Homeless people and psychiatric care.

SIR,-The last paragraph of Dr S L George and colleagues' paper on their census ofsingle homeless people in Sheffield gives the impression that large numbers of long stay patients in psychiatric hospitals have been discharged to live in "reception centres, in substandard rented accommodation, or on the street."' By contrast, we did not find that any of the long stay patients in hospital in the same city in 1982 were homeless at follow up eight years later.2 Evidence is accumulating that the outcome of resettling long stay psychiatric patients is perhaps not as bad as some campaigning organisations feared. For example, in New South Wales not one of 208 long stay patients discharged into supported accommodation had drifted to a refuge for the homeless at follow up at 21 months.' In a companion study, similar in design to the census in Sheffield, hospital records for a cohort of homeless men in a refuge showed that only three of the 22 residents with schizophrenia had had a prolonged admission to a psychiatric hospital.4 Admissions for the remaining 19 had been brief and frequent, but the duration of stay in hospital had not altered appreciably over the years.

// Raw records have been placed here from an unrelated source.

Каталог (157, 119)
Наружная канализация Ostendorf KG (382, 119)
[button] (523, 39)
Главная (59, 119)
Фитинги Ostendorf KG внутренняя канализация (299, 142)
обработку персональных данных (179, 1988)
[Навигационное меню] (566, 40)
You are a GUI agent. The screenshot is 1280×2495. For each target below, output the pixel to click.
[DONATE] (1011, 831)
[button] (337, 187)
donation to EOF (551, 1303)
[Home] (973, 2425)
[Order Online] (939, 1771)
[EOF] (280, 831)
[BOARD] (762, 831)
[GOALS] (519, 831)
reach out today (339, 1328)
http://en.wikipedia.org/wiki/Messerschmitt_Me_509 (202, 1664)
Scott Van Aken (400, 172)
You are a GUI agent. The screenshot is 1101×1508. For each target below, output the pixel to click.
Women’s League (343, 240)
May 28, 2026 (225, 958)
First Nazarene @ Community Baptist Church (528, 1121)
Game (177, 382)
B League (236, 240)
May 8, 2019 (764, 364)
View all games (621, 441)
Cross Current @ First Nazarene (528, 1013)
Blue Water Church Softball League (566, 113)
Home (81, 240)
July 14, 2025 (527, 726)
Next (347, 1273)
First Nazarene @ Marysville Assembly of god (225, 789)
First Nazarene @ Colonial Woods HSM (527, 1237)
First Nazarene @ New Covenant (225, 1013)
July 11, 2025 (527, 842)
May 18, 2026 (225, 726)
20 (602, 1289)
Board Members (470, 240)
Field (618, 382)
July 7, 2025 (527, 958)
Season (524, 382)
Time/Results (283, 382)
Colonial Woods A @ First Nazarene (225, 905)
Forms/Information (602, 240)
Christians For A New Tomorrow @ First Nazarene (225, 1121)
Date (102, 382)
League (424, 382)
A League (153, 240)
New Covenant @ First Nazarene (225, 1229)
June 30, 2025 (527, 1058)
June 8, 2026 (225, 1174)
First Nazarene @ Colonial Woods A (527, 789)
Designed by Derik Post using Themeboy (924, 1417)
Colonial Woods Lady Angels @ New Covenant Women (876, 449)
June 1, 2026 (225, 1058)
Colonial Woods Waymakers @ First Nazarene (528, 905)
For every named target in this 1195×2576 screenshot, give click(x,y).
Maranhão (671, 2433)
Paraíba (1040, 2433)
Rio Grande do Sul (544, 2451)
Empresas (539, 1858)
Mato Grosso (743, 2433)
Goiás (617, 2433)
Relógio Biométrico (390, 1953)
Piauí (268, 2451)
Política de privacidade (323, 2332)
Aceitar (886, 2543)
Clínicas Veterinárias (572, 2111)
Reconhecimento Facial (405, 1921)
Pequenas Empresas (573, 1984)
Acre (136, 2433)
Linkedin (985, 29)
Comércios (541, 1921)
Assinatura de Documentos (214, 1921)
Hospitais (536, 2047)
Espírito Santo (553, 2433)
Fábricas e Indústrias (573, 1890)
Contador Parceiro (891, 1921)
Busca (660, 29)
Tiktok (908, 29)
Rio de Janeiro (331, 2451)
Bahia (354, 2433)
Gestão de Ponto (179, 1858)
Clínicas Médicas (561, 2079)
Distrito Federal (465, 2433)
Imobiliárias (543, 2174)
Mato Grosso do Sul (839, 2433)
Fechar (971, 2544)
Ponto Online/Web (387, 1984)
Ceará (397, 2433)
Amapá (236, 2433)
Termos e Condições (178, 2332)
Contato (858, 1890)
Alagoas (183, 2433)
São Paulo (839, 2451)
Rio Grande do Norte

It would be interesting if psychiatric records for the people studied in the Sheffield census were available for comparison. They may show that the population in the census did not generally come from long stay wards. In evaluating evidence about homelessness and the fate of discharged psychiatric patients it is important to distinguish between the needs of long stay patients who have been discharged and the needs of people who may no longer be able to get psychiatric care. My concern is that the results of surveys of homeless people are being interpreted as showing that traditional psychiatric hospitals should be preserved.5 Government policy recognises the need for "asylum," but this can be arranged in smaller, well staffed units.